WORK INSTRUCTION:
What lines in this listing contain the string "rifle"? Report each one by copying it.

Segment Start: DATA

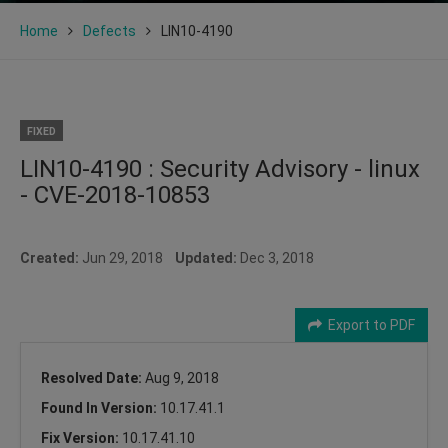
Home
Defects
LIN10-4190
FIXED
LIN10-4190 : Security Advisory - linux
- CVE-2018-10853
Created:
Jun 29, 2018
Updated:
Dec 3, 2018
Export to PDF
Resolved Date:
Aug 9, 2018
Found In Version:
10.17.41.1
Fix Version:
10.17.41.10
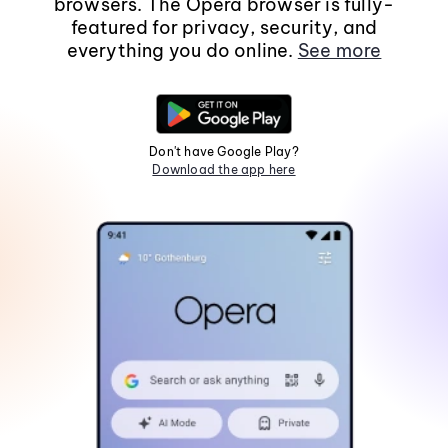
browsers. The Opera browser is fully-
featured for privacy, security, and
everything you do online.
See more
Don't have Google Play?
Download the app here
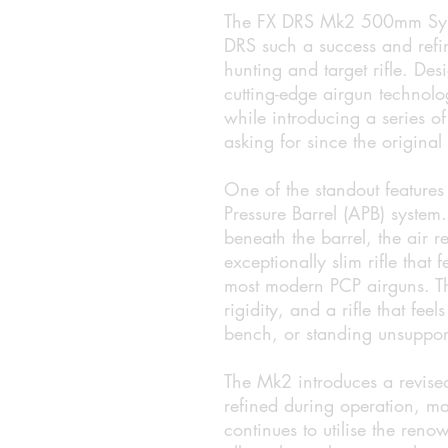
The FX DRS Mk2 500mm Synth
DRS such a success and refin
hunting and target rifle. Desi
cutting-edge airgun technolo
while introducing a series o
asking for since the original
One of the standout features
Pressure Barrel (APB) system
beneath the barrel, the air r
exceptionally slim rifle that 
most modern PCP airguns. The
rigidity, and a rifle that fe
bench, or standing unsuppor
The Mk2 introduces a revised
refined during operation, maki
continues to utilise the ren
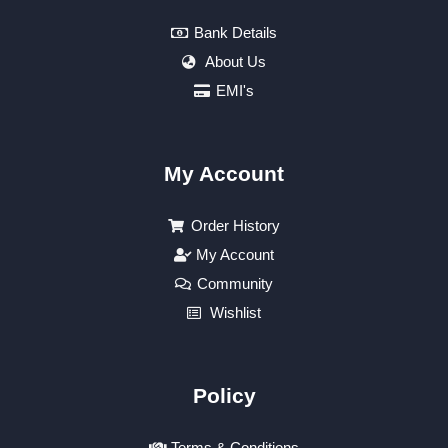
Bank Details
About Us
EMI's
My Account
Order History
My Account
Community
Wishlist
Policy
Terms & Conditions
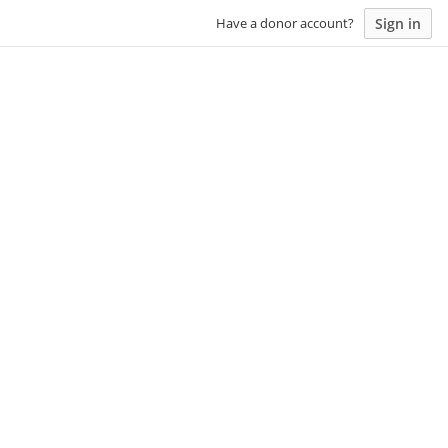
Sign in
Have a donor account?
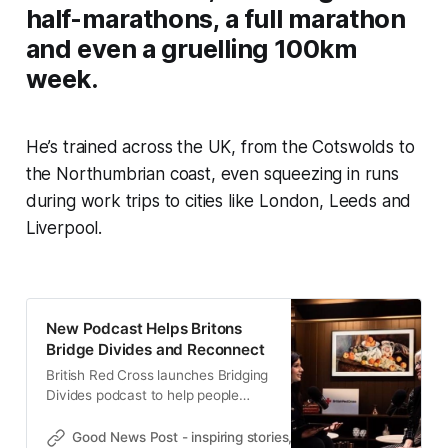
half-marathons, a full marathon
and even a gruelling 100km
week.
He’s trained across the UK, from the Cotswolds to
the Northumbrian coast, even squeezing in runs
during work trips to cities like London, Leeds and
Liverpool.
New Podcast Helps Britons
Bridge Divides and Reconnect
British Red Cross launches Bridging
Divides podcast to help people
reconnect, with tips to tackle tough
conversations and build stronger
Good News Post - inspiring stories, hope, positivity, well-be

Segment End: DATA

WRITTEN RESPONSE:
hunting and target rifle. Desi
exceptionally slim rifle that 
rigidity, and a rifle that fe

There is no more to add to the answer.